[[ Source material, beginning ]]

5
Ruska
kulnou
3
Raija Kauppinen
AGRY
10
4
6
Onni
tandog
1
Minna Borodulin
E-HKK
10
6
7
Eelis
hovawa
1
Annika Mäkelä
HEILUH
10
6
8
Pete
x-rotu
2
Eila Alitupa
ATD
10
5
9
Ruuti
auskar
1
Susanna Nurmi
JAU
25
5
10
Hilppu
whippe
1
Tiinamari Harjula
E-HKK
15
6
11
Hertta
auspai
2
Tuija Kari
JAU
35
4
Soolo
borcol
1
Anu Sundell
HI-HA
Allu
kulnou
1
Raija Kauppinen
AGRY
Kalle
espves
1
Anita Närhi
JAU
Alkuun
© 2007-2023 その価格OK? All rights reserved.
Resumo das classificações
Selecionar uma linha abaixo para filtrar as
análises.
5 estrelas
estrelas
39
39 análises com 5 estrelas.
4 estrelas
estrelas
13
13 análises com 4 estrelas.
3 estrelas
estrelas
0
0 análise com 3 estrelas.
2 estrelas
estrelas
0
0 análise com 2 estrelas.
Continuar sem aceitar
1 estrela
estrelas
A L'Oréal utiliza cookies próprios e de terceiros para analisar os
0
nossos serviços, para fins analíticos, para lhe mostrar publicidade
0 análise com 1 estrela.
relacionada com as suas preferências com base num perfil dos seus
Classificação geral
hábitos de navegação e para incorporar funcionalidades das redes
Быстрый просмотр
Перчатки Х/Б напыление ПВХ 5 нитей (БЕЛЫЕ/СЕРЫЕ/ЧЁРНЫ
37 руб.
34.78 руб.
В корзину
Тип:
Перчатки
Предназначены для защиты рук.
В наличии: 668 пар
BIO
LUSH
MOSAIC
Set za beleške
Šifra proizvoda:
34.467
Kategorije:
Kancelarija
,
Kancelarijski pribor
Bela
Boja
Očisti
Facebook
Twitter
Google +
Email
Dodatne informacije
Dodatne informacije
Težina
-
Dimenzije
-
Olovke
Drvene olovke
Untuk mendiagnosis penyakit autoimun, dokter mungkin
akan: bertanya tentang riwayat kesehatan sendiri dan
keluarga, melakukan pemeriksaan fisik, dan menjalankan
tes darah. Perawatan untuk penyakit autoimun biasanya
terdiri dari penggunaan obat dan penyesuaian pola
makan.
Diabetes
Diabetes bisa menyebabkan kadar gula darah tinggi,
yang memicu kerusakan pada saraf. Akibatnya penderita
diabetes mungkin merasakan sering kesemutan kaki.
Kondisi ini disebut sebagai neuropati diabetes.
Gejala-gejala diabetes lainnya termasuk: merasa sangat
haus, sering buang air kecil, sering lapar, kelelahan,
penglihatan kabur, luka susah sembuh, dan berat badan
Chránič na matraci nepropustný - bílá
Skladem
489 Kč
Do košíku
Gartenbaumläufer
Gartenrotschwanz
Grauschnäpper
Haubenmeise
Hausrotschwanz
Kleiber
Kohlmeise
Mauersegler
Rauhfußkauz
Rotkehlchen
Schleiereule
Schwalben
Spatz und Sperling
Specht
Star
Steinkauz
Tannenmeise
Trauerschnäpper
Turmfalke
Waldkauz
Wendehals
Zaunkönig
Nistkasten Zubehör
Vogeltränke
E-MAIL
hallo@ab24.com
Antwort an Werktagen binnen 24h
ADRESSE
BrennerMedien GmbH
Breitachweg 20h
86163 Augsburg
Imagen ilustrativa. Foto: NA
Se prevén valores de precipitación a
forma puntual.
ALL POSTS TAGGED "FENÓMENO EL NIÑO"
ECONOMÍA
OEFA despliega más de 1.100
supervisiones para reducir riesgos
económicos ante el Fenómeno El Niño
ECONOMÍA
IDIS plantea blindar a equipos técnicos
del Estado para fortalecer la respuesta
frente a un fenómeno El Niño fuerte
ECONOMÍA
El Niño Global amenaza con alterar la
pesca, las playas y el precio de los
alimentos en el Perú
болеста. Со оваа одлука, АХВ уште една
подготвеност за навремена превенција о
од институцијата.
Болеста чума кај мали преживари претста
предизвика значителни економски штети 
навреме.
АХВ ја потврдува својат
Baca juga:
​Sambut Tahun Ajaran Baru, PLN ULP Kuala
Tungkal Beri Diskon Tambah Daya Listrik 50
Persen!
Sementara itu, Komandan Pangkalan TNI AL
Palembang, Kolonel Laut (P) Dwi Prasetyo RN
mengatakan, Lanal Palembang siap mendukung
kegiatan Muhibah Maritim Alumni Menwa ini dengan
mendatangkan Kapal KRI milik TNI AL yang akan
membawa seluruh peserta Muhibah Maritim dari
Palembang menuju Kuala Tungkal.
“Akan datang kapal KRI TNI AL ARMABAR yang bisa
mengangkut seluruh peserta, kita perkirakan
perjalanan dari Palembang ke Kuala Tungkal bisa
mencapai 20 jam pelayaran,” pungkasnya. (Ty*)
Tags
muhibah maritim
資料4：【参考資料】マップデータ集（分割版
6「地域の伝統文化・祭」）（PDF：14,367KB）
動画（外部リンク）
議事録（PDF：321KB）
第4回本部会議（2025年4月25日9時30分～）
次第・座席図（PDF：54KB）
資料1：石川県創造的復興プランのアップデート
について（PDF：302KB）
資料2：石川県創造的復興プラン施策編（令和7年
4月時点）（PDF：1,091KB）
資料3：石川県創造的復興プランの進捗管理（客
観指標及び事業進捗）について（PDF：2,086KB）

[[ Source material, end ]]

* **Exercise aim**
Check each line of the data above, and please copy the ones in which the string "Tungkal" occurs.

* **Solution to the problem**
Tungkal Beri Diskon Tambah Daya Listrik 50
Palembang menuju Kuala Tungkal.
perjalanan dari Palembang ke Kuala Tungkal bisa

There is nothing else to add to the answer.